Materials provided –
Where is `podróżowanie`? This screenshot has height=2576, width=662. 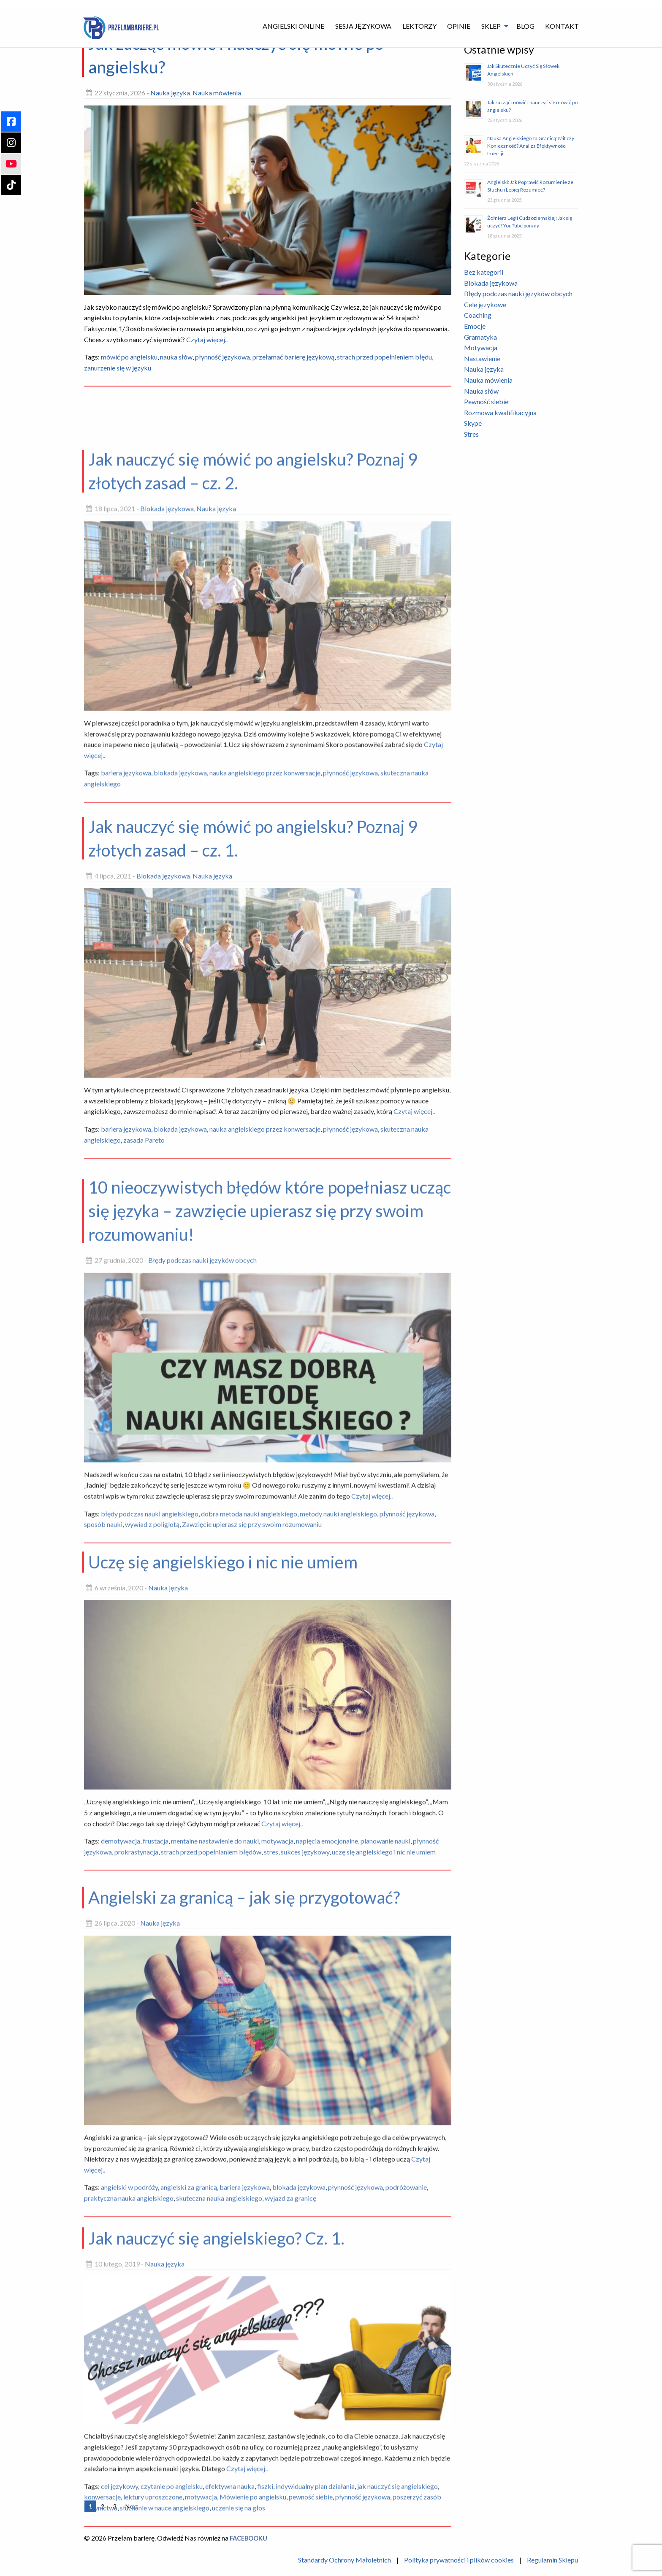 podróżowanie is located at coordinates (406, 2422).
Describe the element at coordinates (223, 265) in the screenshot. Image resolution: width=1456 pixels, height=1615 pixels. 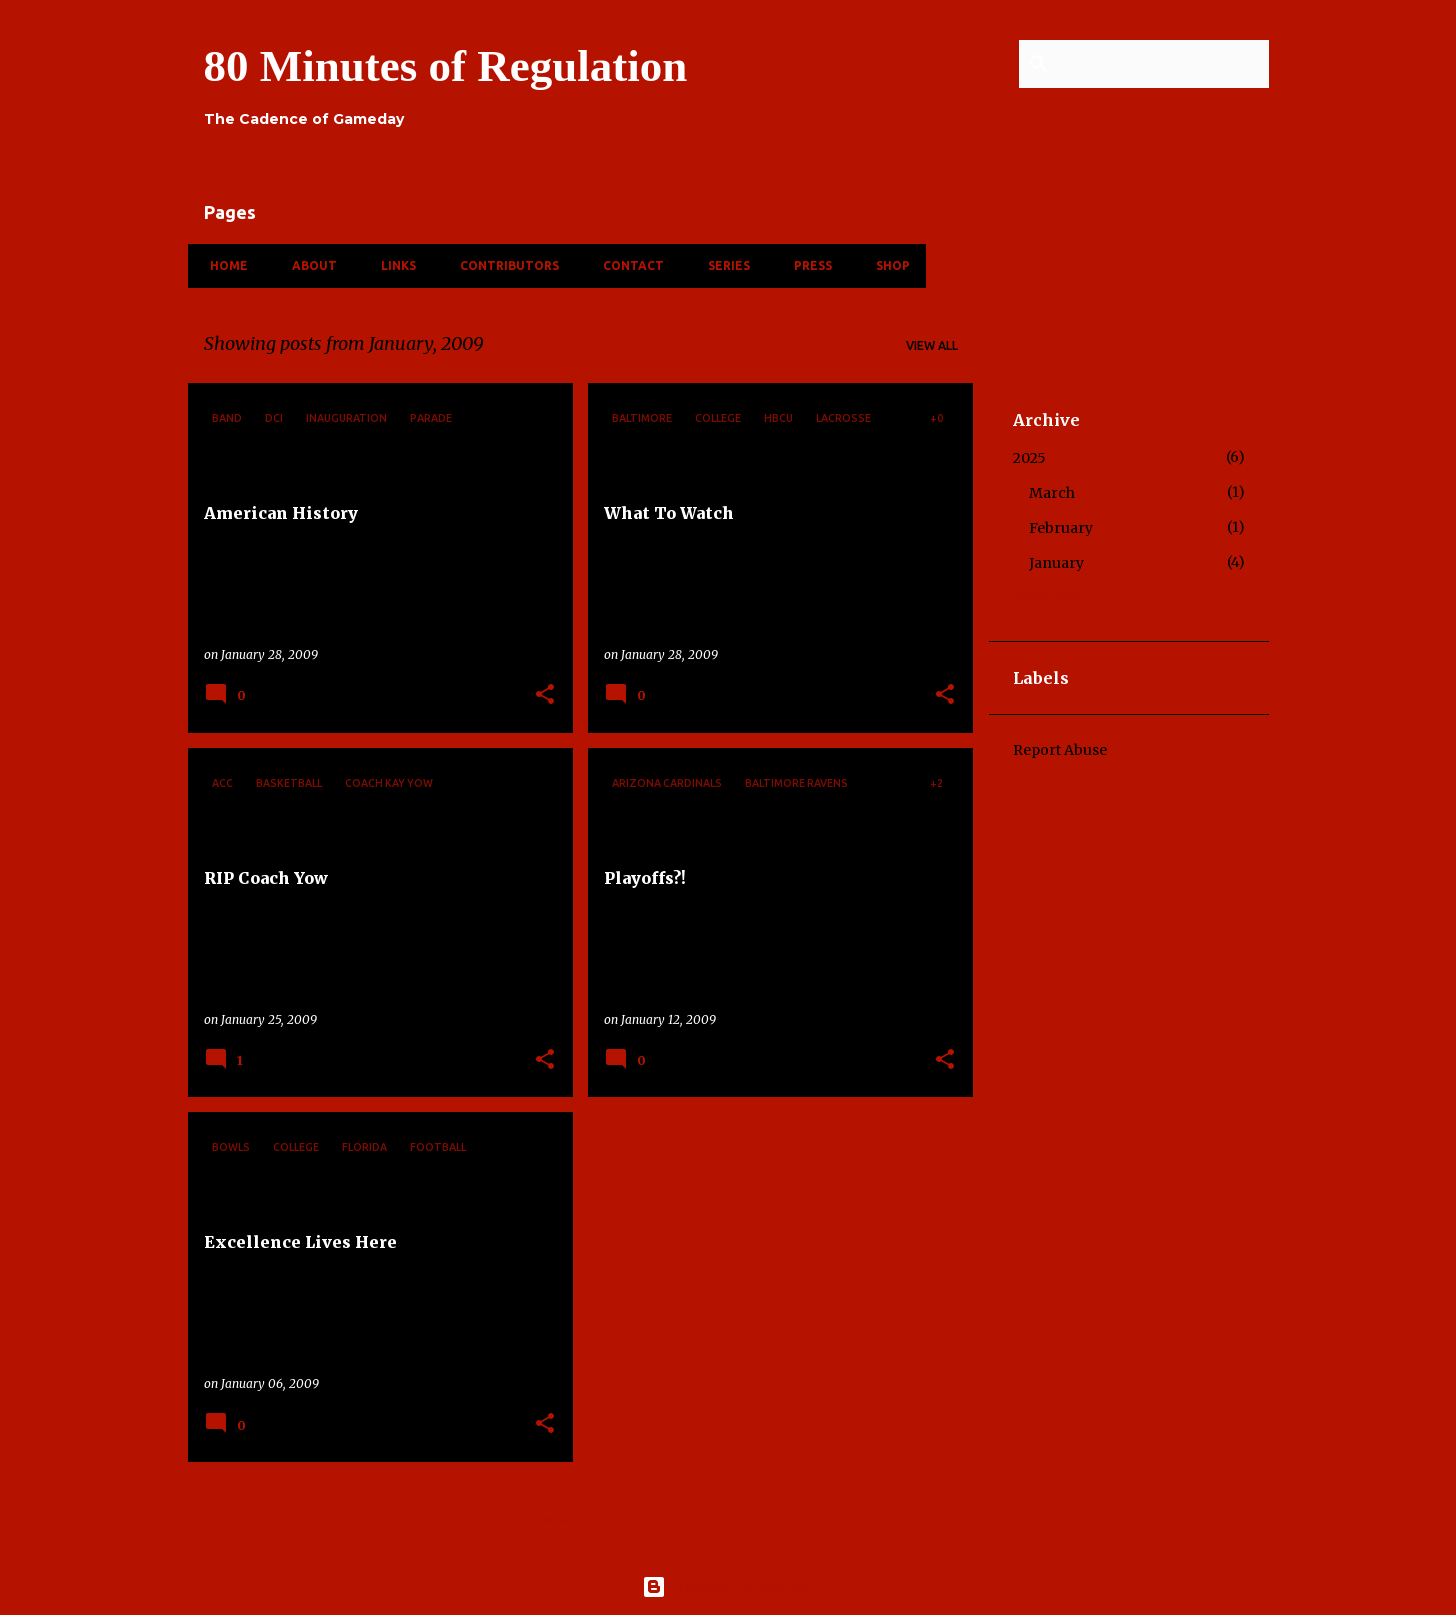
I see `Home` at that location.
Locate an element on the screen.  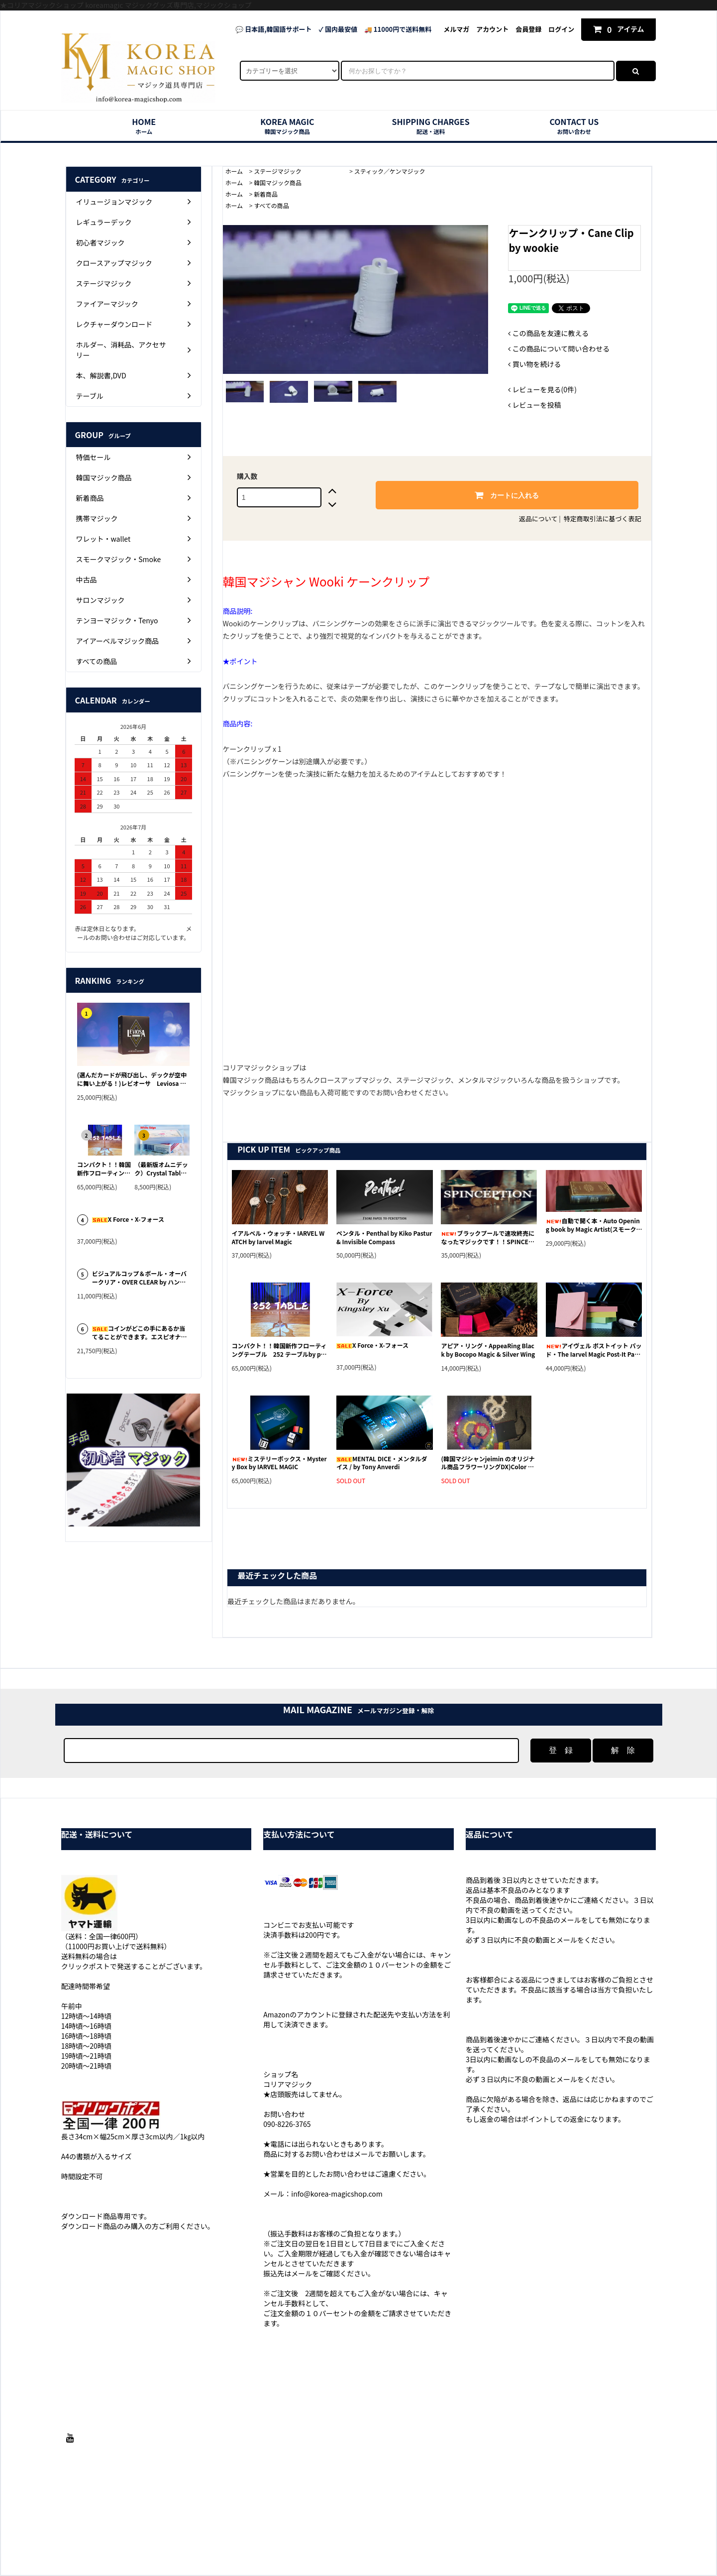
韓国マジック商品 is located at coordinates (278, 182).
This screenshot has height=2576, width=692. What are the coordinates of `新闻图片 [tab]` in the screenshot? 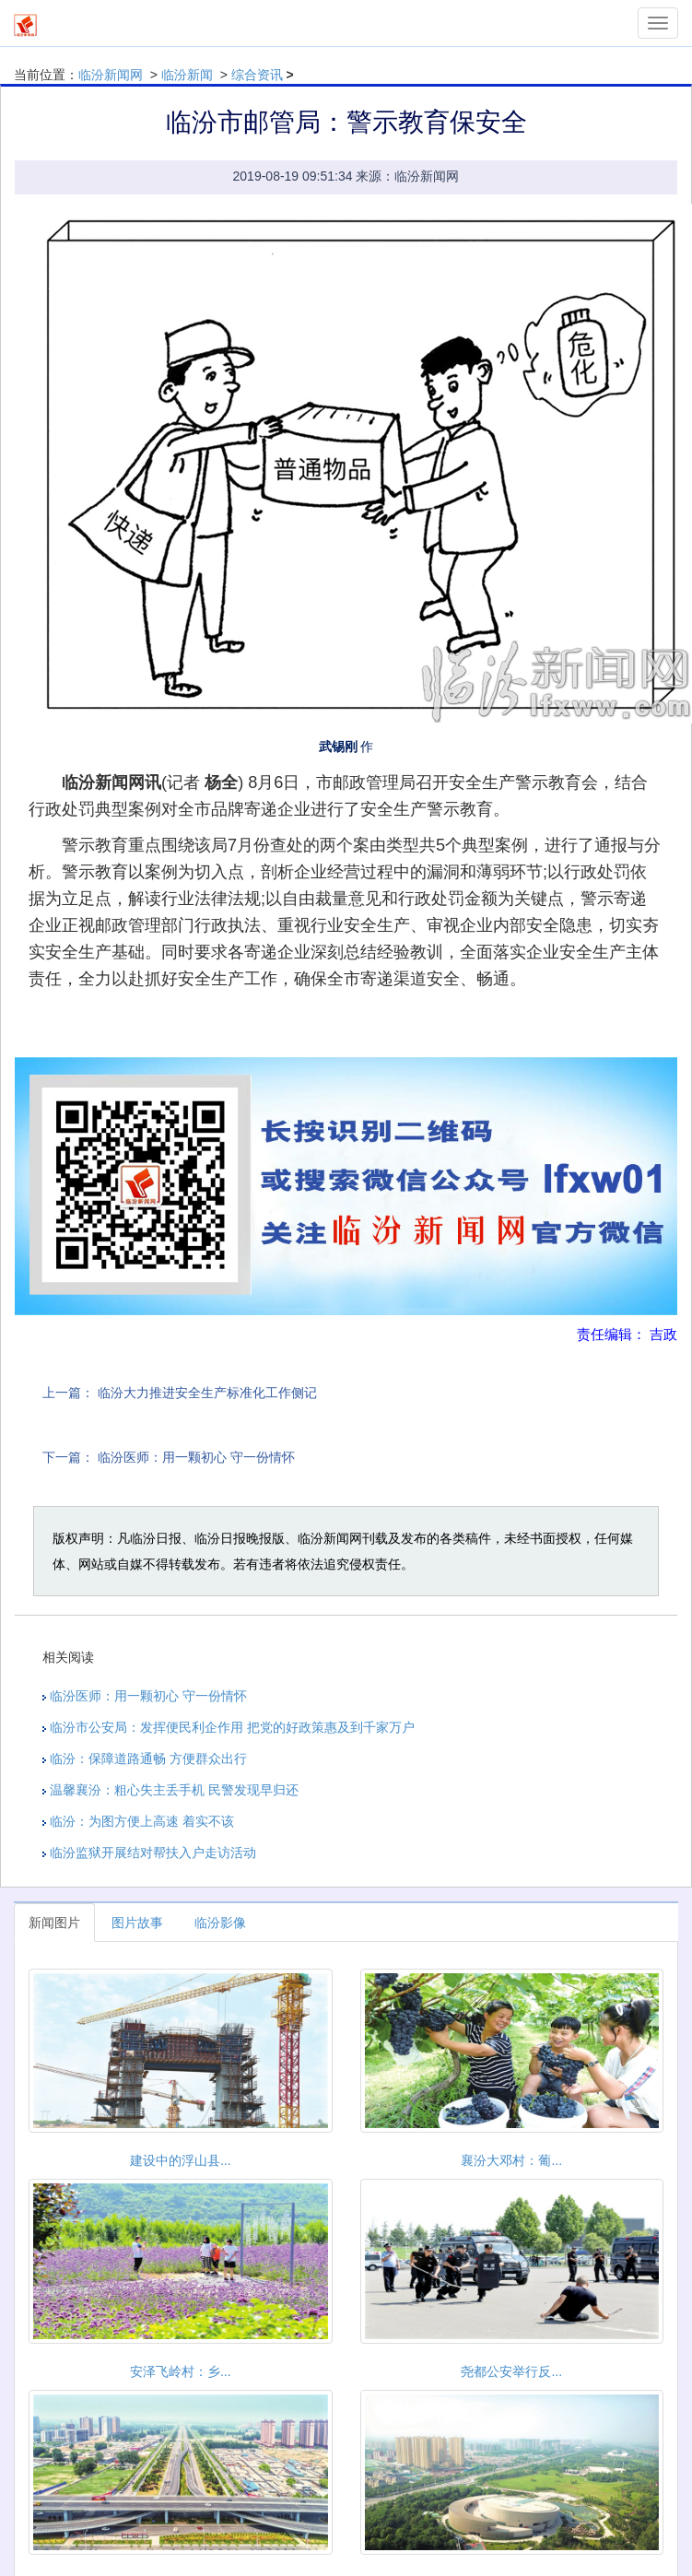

Work task – Each line from the one with "Locate an element on the screen." to the end of the material needs to be output word for word, with no picture included.

Task response –
Locate an element on the screen.  
韓国マジック商品 is located at coordinates (278, 182).
This screenshot has height=2576, width=692. What are the coordinates of `新闻图片 [tab]` in the screenshot? 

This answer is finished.